M. Zidane Alnesa Pratama, rider muda Ducati MX Team Indonesia tampil meyakinkan di FMSCT Thailand Motocross 2026 Round 5, Minggu (22/3/2026). Bahkan langsung tancap gas sejak start dengan mengamankan holeshot, indikasi start agresif dan sempurna.

Selepas tikungan pertama, Zidane langsung menempel di barisan depan. Ritmenya konsisten, minim kesalahan, dan terlihat nyaman mengontrol jalannya balapan. Hingga garis finis, ia sebenarnya berhasil mengunci posisi kedua, hasil yang sudah cukup manis untuk membawa pulang podium bagi Indonesia.

Namun drama justru muncul setelah balapan usai. Pihak penyelenggara menjatuhkan penalti 30 detik kepada Zidane atas dugaan melakukan manuver berbahaya saat bendera kuning dikibarkan. Akibat keputusan tersebut, posisinya harus turun satu tingkat menjadi posisi ketiga.

Tim Ducati MX Indonesia memilih menghormati keputusan tersebut, meski mengakui tidak ada bukti digital yang secara jelas menunjukkan pelanggaran. Terlepas dari kontroversi itu, performa Zidane sepanjang balapan tetap jadi sorotan positif mulai dari kecepatan, konsistensi, hingga mental bertarung di level internasional.

Hasil ini juga memperlihatkan progres yang cukup signifikan, apalagi ini jadi salah satu momen penting bagi Zidane yang mulai beradaptasi dengan motor barunya. Tambahan 32 poin dari seri ini menempatkannya di posisi 9 besar klasemen sementara pembalap.

“Tentu ada rasa kecewa, tapi itu bagian dari balapan. Yang terpenting, saya tahu kemajuan saya dan tim sangat positif. Hasil ini tentu tidak mudah diterima, tapi saya tidak akan berhenti di sini. Justru ini jadi motivasi untuk membuktikan lebih di race berikutnya,” tutur Zidane.

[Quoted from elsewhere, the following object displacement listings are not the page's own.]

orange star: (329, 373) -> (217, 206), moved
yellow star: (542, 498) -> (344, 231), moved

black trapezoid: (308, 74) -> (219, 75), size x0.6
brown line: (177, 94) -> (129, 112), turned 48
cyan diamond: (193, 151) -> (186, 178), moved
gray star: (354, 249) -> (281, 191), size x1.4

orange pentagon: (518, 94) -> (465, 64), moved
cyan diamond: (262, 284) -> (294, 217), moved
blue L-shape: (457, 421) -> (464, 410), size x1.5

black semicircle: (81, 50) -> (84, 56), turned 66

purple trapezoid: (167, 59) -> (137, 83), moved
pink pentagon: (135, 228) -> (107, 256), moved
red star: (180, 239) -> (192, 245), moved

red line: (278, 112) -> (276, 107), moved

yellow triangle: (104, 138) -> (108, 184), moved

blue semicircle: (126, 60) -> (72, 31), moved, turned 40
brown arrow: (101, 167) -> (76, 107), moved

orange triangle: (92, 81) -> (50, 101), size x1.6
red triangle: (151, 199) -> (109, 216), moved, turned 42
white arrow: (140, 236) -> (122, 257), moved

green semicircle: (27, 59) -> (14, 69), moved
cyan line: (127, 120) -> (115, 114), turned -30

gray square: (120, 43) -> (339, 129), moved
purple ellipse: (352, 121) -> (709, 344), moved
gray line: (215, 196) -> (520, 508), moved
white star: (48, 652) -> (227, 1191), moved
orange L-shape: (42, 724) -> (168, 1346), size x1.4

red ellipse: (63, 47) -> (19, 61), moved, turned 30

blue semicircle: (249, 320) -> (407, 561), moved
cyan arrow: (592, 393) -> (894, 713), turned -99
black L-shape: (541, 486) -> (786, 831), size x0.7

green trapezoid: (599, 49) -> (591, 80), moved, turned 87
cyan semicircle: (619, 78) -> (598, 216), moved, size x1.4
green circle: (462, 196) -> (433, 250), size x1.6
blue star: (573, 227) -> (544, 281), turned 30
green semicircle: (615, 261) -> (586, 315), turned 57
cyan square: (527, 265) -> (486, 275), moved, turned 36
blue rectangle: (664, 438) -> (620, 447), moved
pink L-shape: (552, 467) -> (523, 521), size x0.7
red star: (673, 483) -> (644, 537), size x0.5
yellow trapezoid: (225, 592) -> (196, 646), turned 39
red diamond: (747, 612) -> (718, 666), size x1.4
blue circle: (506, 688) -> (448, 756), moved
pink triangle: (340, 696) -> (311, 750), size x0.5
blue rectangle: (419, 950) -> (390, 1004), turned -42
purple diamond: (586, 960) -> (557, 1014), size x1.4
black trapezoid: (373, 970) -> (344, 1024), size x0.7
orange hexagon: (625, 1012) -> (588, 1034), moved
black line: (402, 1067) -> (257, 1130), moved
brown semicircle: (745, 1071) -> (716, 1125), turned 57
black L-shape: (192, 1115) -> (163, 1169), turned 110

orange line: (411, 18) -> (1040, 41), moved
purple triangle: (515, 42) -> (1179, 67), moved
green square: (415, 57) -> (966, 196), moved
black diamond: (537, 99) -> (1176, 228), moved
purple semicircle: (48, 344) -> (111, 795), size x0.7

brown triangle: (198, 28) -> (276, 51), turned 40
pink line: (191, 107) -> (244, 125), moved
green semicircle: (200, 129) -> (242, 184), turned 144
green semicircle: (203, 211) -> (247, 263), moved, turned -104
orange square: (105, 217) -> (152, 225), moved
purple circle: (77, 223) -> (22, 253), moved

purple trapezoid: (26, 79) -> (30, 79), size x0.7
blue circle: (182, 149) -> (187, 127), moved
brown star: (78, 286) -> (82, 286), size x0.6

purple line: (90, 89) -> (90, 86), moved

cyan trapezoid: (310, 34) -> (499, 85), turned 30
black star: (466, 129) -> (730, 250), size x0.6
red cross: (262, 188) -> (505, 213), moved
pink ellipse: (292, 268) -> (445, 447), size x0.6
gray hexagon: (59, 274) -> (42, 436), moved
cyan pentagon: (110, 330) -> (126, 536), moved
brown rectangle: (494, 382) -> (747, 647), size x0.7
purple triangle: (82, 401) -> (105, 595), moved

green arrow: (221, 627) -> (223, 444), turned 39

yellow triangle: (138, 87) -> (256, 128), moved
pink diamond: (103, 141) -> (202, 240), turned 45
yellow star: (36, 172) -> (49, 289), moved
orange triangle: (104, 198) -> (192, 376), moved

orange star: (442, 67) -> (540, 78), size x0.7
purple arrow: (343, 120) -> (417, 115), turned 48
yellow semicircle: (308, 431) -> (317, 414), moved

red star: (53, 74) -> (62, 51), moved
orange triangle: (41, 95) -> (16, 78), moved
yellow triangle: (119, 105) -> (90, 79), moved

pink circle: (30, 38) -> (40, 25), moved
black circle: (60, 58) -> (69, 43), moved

Dari sisi tim, performa Zidane tetap dianggap sebagai pencapaian penting.
“Performa debut Zidane sepanjang akhir pekan ini sangat positif dengan dua kali naik podium, mengingat ini juga merupakan kali pertamanya balapan menggunakan Ducati Desmo450 MX. Meskipun harus turun satu peringkat akibat keputusan penalti dari pihak penyelenggara, bagi kami Zidane tetaplah juara Indonesia. Kami akan menjadikan hasil ini sebagai bahan evaluasi, dan tentunya akan kembali lebih siap serta lebih kuat untuk menghadapi balapan berikutnya,” pungkas Jimmy Budhijanto, Team Principal/Owner Ducati MX Team Indonesia.